Reputation: 197
I have a 500x1000 feature vector and principal component analysis says that over 99% of total variance is covered by the first component. So I replace 1000 dimension point by 1 dimension point giving 500x1 feature vector(using Matlab's pca function). But, my classifier accuracy which was initially around 80% with 1000 features now drops to 30% with 1 feature even though more than 99% of the variance is accounted by this feature. What could be the explanation to this or are my methods wrong?
(This question partly arises from my earlier question Significance of 99% of variance covered by the first component in PCA)
Edit: I used weka's principal components method to perform the dimensionality reduction and support vector machines(SVM) classifier.
Upvotes: 2
Views: 5264
Reputation: 19169
Principal Components do not necessarily have any correlation to classification accuracy. There could be a 2-variable situation where 99% of the variance corresponds to the first PC but that PC has no relation to the underlying classes in the data. Whereas the second PC (which only contributes to 1% of the variance) is the one that can separate the classes. If you only keep the first PC, then you lose the feature that actually provides the ability to classify the data.

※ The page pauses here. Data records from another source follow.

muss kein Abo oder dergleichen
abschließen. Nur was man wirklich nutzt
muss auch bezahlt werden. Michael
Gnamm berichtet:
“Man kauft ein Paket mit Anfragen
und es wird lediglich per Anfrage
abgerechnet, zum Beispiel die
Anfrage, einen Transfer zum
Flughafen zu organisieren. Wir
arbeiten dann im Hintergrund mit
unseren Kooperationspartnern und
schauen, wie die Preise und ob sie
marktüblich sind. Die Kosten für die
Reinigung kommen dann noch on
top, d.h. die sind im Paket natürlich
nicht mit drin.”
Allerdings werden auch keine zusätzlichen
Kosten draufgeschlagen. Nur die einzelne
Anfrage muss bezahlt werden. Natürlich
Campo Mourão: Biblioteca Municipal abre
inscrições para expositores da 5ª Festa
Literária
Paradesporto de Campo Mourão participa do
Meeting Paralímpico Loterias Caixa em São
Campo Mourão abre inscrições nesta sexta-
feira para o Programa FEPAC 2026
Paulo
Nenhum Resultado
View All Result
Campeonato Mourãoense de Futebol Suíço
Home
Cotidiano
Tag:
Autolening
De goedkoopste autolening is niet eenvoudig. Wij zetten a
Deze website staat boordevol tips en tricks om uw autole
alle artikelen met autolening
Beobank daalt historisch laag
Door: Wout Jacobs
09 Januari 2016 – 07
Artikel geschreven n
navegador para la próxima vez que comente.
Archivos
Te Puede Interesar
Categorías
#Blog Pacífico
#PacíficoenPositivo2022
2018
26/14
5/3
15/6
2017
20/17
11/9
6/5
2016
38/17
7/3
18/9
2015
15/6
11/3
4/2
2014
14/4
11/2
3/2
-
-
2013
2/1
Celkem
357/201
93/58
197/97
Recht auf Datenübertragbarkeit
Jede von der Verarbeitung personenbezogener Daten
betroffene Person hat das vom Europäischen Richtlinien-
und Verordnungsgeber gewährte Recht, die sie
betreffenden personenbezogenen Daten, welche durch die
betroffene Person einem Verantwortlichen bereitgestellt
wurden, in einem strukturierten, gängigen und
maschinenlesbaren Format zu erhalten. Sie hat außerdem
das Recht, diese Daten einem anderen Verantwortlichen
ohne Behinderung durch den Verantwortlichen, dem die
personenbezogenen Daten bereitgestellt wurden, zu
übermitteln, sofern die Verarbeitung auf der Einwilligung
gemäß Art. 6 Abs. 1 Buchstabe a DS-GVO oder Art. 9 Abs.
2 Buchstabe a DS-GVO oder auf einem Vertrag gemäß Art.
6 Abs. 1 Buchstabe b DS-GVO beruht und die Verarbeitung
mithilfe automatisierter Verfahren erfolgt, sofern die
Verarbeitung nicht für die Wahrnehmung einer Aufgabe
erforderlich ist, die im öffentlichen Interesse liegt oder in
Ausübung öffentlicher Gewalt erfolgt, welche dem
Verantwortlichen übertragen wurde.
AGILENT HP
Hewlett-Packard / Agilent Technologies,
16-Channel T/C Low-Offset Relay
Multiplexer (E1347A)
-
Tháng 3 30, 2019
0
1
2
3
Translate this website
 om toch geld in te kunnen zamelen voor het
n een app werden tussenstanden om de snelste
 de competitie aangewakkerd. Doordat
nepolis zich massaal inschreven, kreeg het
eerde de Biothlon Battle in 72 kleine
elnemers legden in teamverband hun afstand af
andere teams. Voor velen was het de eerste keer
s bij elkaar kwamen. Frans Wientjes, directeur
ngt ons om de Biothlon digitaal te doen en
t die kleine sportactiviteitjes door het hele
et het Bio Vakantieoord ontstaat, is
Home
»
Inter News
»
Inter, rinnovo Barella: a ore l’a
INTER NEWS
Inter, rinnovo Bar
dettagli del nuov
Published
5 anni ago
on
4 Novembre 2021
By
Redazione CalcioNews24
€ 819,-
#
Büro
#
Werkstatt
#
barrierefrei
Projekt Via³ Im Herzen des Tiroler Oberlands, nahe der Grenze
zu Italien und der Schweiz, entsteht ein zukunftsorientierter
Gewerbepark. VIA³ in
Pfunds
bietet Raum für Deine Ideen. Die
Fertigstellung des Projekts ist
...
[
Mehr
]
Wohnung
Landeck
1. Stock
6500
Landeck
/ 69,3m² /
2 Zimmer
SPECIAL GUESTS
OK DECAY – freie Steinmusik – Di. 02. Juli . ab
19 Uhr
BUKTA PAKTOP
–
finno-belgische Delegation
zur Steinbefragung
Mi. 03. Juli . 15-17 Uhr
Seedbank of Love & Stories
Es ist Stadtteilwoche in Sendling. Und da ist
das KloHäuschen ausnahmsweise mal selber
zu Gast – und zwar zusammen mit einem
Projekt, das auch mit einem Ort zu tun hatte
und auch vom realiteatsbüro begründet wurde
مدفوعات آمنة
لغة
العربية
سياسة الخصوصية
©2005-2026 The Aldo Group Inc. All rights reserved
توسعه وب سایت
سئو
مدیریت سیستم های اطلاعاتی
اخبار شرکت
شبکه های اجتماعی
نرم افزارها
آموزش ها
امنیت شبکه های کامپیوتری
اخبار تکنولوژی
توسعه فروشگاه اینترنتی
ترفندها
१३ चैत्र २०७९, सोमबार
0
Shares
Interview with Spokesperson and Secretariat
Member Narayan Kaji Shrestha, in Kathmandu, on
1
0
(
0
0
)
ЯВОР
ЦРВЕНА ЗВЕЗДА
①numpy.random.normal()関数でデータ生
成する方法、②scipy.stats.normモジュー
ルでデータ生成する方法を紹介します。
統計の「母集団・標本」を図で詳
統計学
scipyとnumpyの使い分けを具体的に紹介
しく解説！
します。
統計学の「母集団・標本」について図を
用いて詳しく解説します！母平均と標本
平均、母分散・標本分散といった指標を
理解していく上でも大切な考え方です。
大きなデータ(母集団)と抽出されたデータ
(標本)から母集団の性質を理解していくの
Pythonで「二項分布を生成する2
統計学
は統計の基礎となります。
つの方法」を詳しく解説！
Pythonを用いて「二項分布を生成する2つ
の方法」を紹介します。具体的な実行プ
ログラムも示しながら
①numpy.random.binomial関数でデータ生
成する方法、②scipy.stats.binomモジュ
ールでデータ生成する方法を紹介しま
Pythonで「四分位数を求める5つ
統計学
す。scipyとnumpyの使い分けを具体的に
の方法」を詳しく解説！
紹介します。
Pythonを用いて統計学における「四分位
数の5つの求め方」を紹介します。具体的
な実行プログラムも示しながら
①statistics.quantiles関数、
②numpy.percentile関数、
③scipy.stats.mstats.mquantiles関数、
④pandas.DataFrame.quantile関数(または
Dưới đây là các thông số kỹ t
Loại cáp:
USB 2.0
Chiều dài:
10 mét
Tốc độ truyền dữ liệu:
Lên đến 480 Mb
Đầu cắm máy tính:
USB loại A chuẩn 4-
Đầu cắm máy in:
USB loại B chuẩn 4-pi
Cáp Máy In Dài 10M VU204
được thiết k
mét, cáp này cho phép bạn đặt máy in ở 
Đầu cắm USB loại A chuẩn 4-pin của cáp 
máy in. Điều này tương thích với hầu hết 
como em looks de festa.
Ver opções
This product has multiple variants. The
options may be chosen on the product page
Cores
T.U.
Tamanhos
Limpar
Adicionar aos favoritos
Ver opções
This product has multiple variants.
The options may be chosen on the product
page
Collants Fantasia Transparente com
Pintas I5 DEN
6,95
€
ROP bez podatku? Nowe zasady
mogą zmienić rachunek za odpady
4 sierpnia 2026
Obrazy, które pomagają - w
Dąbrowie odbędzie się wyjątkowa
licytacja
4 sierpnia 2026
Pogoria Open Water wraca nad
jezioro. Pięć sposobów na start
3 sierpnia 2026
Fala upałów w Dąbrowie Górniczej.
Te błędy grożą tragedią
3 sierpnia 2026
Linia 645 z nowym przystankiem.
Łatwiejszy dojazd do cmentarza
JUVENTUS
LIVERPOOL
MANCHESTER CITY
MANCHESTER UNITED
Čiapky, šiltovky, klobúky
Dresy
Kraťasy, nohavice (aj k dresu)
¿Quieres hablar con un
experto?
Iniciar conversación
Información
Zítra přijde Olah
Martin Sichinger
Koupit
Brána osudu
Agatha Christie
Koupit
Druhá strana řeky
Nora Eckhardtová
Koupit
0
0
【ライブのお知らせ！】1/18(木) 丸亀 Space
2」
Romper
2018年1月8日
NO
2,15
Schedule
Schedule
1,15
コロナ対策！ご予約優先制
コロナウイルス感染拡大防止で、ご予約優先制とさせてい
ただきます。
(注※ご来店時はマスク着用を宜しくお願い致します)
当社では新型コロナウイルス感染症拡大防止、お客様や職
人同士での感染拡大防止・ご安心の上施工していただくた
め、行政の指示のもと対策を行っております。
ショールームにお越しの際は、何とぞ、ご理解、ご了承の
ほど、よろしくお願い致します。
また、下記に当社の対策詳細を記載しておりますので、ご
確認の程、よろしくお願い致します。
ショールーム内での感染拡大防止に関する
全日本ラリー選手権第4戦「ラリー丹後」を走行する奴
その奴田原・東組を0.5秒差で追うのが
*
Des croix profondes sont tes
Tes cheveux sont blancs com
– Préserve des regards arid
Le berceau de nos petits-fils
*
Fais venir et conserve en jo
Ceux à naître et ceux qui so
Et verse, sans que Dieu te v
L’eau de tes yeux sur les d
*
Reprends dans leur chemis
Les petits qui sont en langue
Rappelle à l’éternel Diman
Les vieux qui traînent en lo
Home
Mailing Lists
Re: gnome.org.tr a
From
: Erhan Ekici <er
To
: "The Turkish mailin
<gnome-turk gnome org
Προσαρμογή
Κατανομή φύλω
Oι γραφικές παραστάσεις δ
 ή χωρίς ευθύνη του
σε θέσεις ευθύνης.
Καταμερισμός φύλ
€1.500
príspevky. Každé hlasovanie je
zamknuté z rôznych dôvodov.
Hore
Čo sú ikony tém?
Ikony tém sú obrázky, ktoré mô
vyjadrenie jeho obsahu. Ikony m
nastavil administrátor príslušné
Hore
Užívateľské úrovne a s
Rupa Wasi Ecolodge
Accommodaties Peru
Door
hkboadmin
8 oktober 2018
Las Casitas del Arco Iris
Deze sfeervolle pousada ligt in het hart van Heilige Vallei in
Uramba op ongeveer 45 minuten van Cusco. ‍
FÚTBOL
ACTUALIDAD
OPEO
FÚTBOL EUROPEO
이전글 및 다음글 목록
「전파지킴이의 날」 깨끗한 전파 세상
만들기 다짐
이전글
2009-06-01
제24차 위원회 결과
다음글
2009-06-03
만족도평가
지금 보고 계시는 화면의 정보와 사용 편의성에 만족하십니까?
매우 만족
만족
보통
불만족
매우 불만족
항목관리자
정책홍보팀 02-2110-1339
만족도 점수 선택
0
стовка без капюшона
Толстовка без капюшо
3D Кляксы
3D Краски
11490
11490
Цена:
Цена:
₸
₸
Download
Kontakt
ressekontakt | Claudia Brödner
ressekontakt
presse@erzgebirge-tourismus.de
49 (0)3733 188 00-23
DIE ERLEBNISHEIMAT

In practice, smaller (lower variance) PCs often are associated with noise so there can be benefit in removing them but there is no guarantee of this.
Consider a case where you have two variables: a person's mass (in grams) and body temperature (in degrees Celsius). You want to predict which people have the flu and which do not. In this case, weight has a much greater variance but probably no correlation to the flu, whereas temperature, which has low variance, has a strong correlation to the flu. After the Principal Components transformation, the first PC will be strongly aligned with mass (since it has much greater variance) so if you dropped the second PC, would be losing almost all of your classification accuracy.
It is important to remember that Principal Components is an unsupervised transformation of the data. It does not consider labels of your training data when calculating the transformation (as opposed to something like Fisher's linear discriminant).
Upvotes: 12